The Power of Feeding Yourself Well

Most nights it’s just me and Levi in the kitchen.

He’s underfoot, as usual. I’m standing at the stove, not doing anything fancy — just making something decent to eat. Nothing complicated. Nothing impressive.

Just… real food.

And it still surprises me how much this matters.

Because for a long time, it didn’t happen.


The Quiet Way Things Fall Apart

Nobody really talks about this part.

Not the big dramatic moments.
The small ones.

The nights where you’re tired and you don’t feel like cooking, so you don’t.

The nights where dinner is:

  • crackers
  • toast
  • whatever’s easiest

And then it happens again.

And again.

Until feeding yourself properly starts to feel optional.


The Lie

Somewhere along the line, a lot of us pick up this idea:

It’s not worth the effort when it’s just me.

That’s the lie.

Because you would never feed someone else that way.

You wouldn’t hand them a plate of crackers and call it dinner.
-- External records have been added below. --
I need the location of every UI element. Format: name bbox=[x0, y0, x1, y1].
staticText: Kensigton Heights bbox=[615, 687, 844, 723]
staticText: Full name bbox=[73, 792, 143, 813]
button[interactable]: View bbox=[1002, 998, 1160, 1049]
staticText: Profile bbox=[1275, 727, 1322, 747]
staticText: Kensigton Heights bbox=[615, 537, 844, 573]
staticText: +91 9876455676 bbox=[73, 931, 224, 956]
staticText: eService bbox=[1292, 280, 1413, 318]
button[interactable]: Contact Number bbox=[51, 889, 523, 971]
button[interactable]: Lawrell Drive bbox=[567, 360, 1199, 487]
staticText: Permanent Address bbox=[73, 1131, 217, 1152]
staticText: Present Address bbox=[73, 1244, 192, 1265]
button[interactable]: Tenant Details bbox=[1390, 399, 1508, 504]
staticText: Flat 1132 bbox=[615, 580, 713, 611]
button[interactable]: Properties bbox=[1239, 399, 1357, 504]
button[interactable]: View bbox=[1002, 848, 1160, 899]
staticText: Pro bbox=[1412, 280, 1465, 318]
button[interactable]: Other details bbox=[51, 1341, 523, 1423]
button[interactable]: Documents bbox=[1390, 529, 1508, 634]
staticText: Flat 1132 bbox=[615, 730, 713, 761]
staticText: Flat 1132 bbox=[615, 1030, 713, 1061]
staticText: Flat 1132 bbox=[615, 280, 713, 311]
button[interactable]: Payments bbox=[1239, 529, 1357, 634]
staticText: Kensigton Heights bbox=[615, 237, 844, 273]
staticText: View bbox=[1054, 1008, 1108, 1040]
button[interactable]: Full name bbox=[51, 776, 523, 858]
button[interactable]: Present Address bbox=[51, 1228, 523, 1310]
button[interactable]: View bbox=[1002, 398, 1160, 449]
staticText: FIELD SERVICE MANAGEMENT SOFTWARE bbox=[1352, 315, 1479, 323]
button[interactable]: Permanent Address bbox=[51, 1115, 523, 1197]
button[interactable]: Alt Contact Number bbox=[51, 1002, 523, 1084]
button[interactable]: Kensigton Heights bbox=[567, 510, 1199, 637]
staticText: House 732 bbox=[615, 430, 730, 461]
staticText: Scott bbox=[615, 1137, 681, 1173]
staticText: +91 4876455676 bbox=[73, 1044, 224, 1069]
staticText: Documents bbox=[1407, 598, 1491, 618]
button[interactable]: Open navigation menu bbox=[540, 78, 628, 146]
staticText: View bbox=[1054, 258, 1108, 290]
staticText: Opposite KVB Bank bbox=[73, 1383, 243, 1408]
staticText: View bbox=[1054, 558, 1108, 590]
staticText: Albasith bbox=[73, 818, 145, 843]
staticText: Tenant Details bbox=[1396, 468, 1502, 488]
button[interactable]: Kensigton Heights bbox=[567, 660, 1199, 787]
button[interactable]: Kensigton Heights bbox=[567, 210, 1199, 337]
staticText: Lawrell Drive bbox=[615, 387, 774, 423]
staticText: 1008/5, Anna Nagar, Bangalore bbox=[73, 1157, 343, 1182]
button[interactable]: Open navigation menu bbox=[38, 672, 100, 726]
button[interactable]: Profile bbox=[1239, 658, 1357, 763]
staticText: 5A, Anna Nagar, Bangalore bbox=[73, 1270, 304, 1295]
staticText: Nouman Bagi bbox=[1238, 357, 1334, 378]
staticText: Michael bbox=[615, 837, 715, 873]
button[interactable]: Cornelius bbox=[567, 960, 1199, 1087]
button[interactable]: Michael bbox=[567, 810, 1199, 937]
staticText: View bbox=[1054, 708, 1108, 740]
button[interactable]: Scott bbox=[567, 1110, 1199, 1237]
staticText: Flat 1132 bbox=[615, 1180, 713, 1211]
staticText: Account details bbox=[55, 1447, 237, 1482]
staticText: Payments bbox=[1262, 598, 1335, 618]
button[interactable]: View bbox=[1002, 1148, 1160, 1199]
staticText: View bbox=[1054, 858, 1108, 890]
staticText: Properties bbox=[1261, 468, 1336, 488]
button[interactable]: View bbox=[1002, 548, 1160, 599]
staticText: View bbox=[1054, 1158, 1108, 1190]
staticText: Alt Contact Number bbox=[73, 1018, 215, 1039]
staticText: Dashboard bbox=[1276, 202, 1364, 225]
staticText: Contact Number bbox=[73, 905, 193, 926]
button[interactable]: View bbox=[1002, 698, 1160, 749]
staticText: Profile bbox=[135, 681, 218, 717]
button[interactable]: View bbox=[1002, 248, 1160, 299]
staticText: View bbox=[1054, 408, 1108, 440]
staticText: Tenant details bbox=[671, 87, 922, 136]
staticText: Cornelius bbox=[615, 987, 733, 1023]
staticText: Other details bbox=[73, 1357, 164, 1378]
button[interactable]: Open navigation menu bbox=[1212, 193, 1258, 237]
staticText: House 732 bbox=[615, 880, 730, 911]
But somehow, when it’s you, the standards drop.


The Shift

Feeding yourself well isn’t about perfection.

It’s not about:

  • complicated recipes
  • expensive ingredients
  • eating “healthy” in some rigid way

It’s about something much simpler.

Acting like you matter in your own kitchen.

That’s it.


What Changes

When you start feeding yourself properly, small things begin to shift.

You’re not:

  • standing in the kitchen feeling stuck
  • skipping meals
  • running on nothing

You’re steady.

You eat.

You sit down.

You exist in your own life a little more fully.


It’s Not Just About Food

This is the part that surprised me.

Making one decent meal doesn’t fix your life.

But it changes the tone of it.

It creates a kind of structure.

A small, quiet signal:

I’m still here. I’m still taking care of myself.

And that matters more than people think.


The Reality

Some nights will still be messy.

Some nights you won’t feel like cooking.

Some nights it will still be toast.

That’s fine.

This isn’t about being perfect.

It’s about having more nights where you stand in your kitchen and make something that actually feeds you.


The Point

Feeding yourself well is not indulgent.

It’s not extra.

It’s basic.

It’s foundational.

And when you start doing it consistently, it has a way of pulling other parts of your life into place.

Not all at once.

But slowly.

Quietly.


Tonight I’ll make something simple.

Nothing fancy.

Just enough.

Levi will be right there, waiting.

And for once, that feels like enough.